By: Eileen Koval, CDBC, CBCC-KA, CPDT-KA
The "Come" cue is one of the more difficult cues for dogs to master because it is not only about learning that they are supposed to return to us when they hear the word. They have complete freedom and are expected to give up everything else around them and choose us. There may be great physical distances between us and our dogs, and the smells, dogs, people, and other opportunities around them may be novel and high value. With other cues like "Leave It", dogs are expected to give up one thing. In situations when we may ask our dogs to "Come", there is likely a world of opportunity available to them and they are expected to give up all of it to come to us.
We may not have anything interesting on us such as high value food or toys when in situations when we may need our dogs to come. All we have is ourselves. Why aren't we our dogs' best reward? I like to make "Come" an activity that is inherently highly rewarding to perform because it utilizes a natural canine motor pattern. Then, I develop it into a behavior pattern by practicing it repetitively in varied environments with an increasing level of distractions. Some trainers bring in aversive tools such as a vibration collar, shock collars or whistles to break through any distractions. All of these work to get dogs' attention because they are irritating to them, even if they receive treats after their recall. In the case of whistles, other dogs in the vicinity are also subjected to the irritating sound. It is likely painful for them to hear and perhaps scary to them. This can result in physical pain for dogs who have injuries and tense up their muscles upon hearing the noise. Given these issues, I do not use shock or vibration collars and I do not use whistles unless it is a working dog who is working outside of voice range. A whistle should not be a crutch because a dog is not trained to work through distractions.
The level of prey drive dogs display varies, depending on breed and individual characteristics. Most dogs have an inherent desire to chase -- part of the predatory sequence and a popular part of dog play behavior. Some dogs seem to love to chase things more than anything else in the world, thanks to the natural motor patterns they were bred to perform. I use the desire to chase as the crux of the training to make the activity inherently rewarding to engage in with us. There may be multiple rewarding things available to them in any environment, but if we cue "Come", only one rewarding activity is available to them -- chasing toward us.
The human is the lure in this training method, and the lure is eventually faded away. How is the human the lure? Well, as soon as we turn our backs to our dogs, their natural inclination is to follow us. Our feet, shoulder and body positioning as well as our movement (or lack of movement) cue behaviors from our dogs. Walk away quickly or begin to jog away with your back to your dog and your dog will likely come bolting toward you. This is the speed we want. When we call "Come", we do not want our dogs to think about it or to dawdle on their way over to us. That could be a safety issue if we are attempting to call them away from danger. We want to not only pattern them to "come" to us, but to do so rapidly and without hesitation. Any seconds of hesitation could be a car barreling down the road toward them. These seconds can be life or death.

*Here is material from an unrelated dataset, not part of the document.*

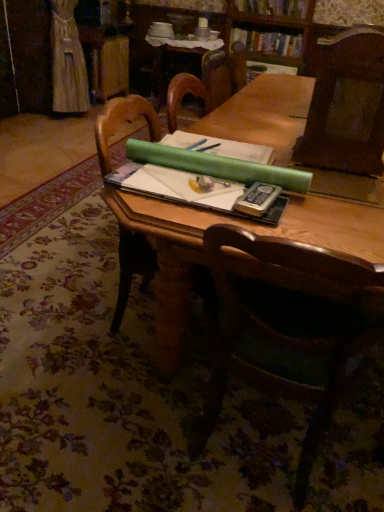 Where is `vacant area that is in front of dark wood chair at upper right, the first chair when ordered from top to bottom`? Image resolution: width=384 pixels, height=512 pixels. vacant area that is in front of dark wood chair at upper right, the first chair when ordered from top to bottom is located at coordinates (339, 187). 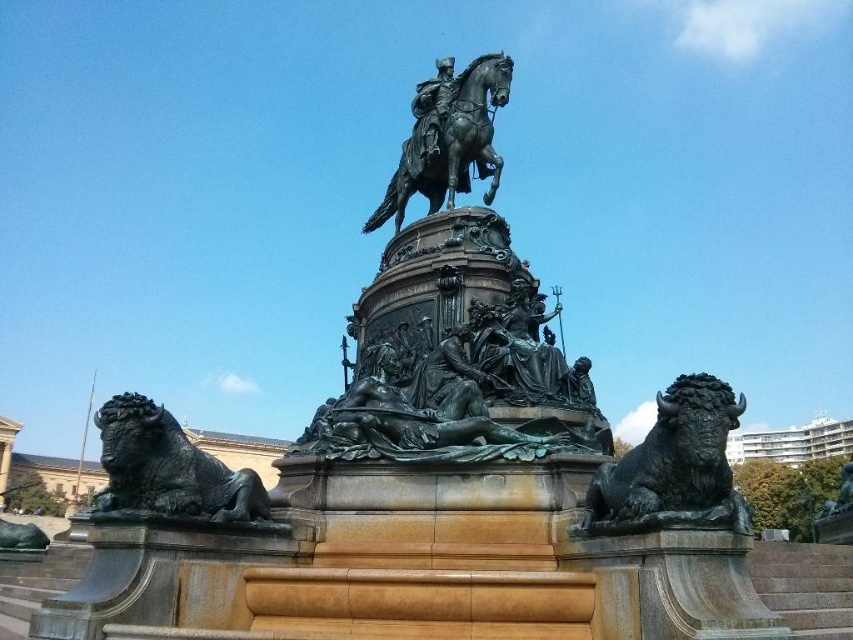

Play with humans without any toys is generally more rare than food and toy rewards. How often do we get on all fours on the floor with our dogs and play "hand claw" games, wrestle, or "chase me"? In your dogs' mind, we probably don't play these games enough! When I start working with some dogs and owners, they do not have any play relationship other than perhaps "fetch". Play between two dogs or a dog and a human requires a certain amount of trust and connection between the individuals, so that they both always understand that this roughness is just play, not meanness or aggression. This opens a whole new dimension to the relationship and helps satisfy a need that some owners did not realize is there. It also builds value in ourselves as the best reward our dog can receive. If owners find ways to work the food and toys into the human-dog play, their dog may very possibly choose them over any other play mate. You become the best reward!
Working through distractions should progress slowly, as this is a trained behavior. It takes time to develop impulse control. Learning to extract the valued piece of information (our voice communications) when a dog is flooded with information in a highly stimulating environment takes time to develop. I use errorless training, putting dogs in a very low distraction environment and gradually progressing to more and more distractions over time, This creates an extensive history of successfully performing the desired behavior and being heavily rewarded for it every time.
In training scenarios we choose either to increase distance or distraction. Never increase both at once or it may create a scenario that is too difficult for your dog. Either we call our dogs from increasingly further way, or we focus on increasing the level of distraction in the challenges. He should be successful almost every time or the level of difficulty is too great for his present level of training. This takes time and careful planning, but develops a fun and highly reliable recall with SPEED from your dog that he performs without hesitation. You will develop a dog who chooses YOU every time. What is better than that?